Los Angeles Mayor Antonio Villaraigosa came out swinging against the city’s labor unions last week, urging lawmakers — and the next mayor — to abandon or pare the 5.5% raise that comes due for many city employees on Jan. 1.
Villaraigosa set a defiant tone as he unveiled his latest budget, his last before he leaves office after eight years, saying city workers need to contribute more toward their healthcare costs.
Yet amid the tough talk, the mayor’s spending plan shows he already has the money to cover those costs if the unions are unwilling to deal.
The mayor’s financial blueprint for 2013-2014 puts $21 million into a special reserve for “economic uncertainties.” That is exactly the amount that would be needed to cover the cost of the raises and balance the budget if labor leaders give no ground on healthcare costs, according to a budget summary prepared by Villaraigosa’s office.

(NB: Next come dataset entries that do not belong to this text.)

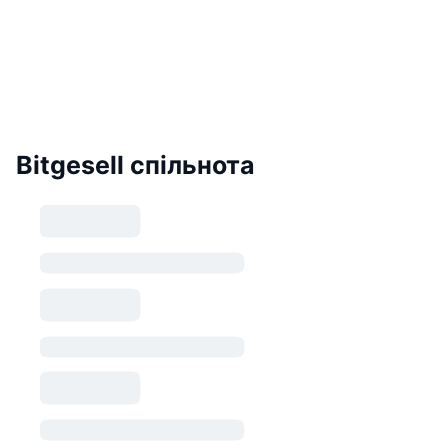
Bitgesell спільнота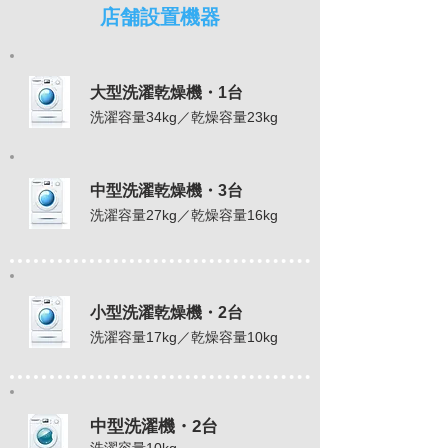
店舗設置機器
大型洗濯乾燥機・1台
洗濯容量34kg／乾燥容量23kg
中型洗濯乾燥機・3台
洗濯容量27kg／乾燥容量16kg
小型洗濯乾燥機・2台
洗濯容量17kg／乾燥容量10kg
中型洗濯機・2台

The fact that the raise money exists — and gets its own special fund — shows that Villaraigosa’s insistence on new concessions is “phony,” said Julie Butcher, spokeswoman for Service Employees International Union Local 721, which represents 10,000 city workers. “It’s clear that the city understands its obligation to the workers,” she said. “Because that obligation is included in the budget.”
The $21-million reserve for economic uncertainties, which appears on page 803 of the mayor’s budget, has been an open secret among policy-makers and union leaders since Villaraigosa submitted his budget to the City Council. Fliers have gone up in City Hall accusing Villaraigosa of “hiding” the money in a special account.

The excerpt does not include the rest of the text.